I am a stutterer. My wife used to be a stutterer. When we noticed our two-year-old began to stutter really badly, we began to worry. With our own histories and with our daughter’s bout of speech delay we did what any parent would do, look up stuttering in toddlers on the Internet and then call a speech therapist to have him evaluated.
My son who has a huge vocabulary had a bit of a stutter as he started putting full sentences together. But when we really noticed it, was when the stutter got really pronounced, and he told us while shopping at Target that he couldn’t say something. That prompted us to call our wonderful and trusted speech-language pathologist, Beth Fine, whose team at Fine Communications performed nothing short of a miracle with our daughter. Ms. Fine was very willing to see our son for an evaluation.
We brought him in for an evaluation, hoping for the best, and fearing the worst. According to The Stuttering Foundation, approximately five percent of all children go through a period of stuttering, and it’s nearly four times as prevalent in boys as it is in girls. The vast majority of childhood stutters recover within a few months. But with the start of nursery school only six months away, we didn’t want to risk delaying getting him the help he might need.
Ms. Fine put him through several exercises – initially with some toys and then eventually going through a book of pictures to identify them. He was just rattling things off. He did the early light stutter which didn’t bother us, but the heavy stutter seemed to be gone. She gave us the best news! It was the normal level of stuttering, a mild form of dysfluency that we shouldn’t worry too much about. She continued to say that since he has so many words in his vocabulary available to him he stumbles over stringing them together into sentences. Ms.Fine gave us some tips to help him…including at least one that contradicted something we read online and had started doing (telling him to slow down). Some of her other suggestions are:
– Speak slowly to your child.
– Look at your child when he/she is speaking.

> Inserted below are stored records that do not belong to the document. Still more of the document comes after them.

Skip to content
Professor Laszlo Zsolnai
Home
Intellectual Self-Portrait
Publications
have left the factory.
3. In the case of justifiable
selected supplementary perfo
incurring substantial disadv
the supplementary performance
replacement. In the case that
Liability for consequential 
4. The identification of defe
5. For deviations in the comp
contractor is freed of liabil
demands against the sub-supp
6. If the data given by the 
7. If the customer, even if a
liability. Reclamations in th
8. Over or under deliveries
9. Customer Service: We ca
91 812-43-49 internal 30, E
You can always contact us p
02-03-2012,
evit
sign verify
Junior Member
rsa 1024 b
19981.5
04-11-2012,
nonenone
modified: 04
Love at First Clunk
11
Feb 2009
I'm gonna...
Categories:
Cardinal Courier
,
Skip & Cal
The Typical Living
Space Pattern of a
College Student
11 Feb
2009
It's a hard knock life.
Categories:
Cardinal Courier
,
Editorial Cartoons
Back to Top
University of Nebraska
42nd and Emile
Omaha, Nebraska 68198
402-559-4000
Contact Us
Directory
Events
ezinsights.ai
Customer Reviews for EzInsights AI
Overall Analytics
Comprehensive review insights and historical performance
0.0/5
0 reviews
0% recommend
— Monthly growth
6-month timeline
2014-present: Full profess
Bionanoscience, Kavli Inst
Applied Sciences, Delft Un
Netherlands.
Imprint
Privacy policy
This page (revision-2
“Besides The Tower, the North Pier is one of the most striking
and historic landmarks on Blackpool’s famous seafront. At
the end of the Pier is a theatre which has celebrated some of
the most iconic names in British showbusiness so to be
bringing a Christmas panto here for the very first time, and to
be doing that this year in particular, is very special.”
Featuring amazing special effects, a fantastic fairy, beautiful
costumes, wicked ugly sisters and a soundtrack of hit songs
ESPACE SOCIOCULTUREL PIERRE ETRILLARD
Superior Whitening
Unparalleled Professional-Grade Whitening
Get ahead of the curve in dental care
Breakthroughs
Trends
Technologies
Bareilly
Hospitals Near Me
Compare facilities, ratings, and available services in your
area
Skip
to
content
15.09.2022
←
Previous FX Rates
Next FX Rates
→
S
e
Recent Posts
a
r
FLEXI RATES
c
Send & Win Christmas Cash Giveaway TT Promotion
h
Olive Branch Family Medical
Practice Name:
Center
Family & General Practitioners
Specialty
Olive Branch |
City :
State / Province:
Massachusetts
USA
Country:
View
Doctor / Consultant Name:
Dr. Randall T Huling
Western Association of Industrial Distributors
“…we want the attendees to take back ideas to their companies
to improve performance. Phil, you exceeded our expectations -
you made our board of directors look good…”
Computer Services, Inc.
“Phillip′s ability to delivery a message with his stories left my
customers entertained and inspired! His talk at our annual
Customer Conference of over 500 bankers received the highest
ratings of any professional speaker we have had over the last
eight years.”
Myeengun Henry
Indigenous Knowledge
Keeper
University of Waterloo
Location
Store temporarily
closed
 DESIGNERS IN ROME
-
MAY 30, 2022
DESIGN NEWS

– Use simple sentences and vocabulary.
– Do not talk about your child’s speech in their presence.
– Do not correct them, just let them talk.
– Try not to be critical and don’t focus on their mistakes.
– Be patient.
So with instructions on how to help our son, and an invitation to bring him for more professional help if he doesn’t progress, we know that he will be ready for Nursery school in the fall.
While an evaluation with a qualified person is ideal, The Stuttering Foundation has a really helpful pamphlet about what is in the normal spectrum of development and what really requires intervention.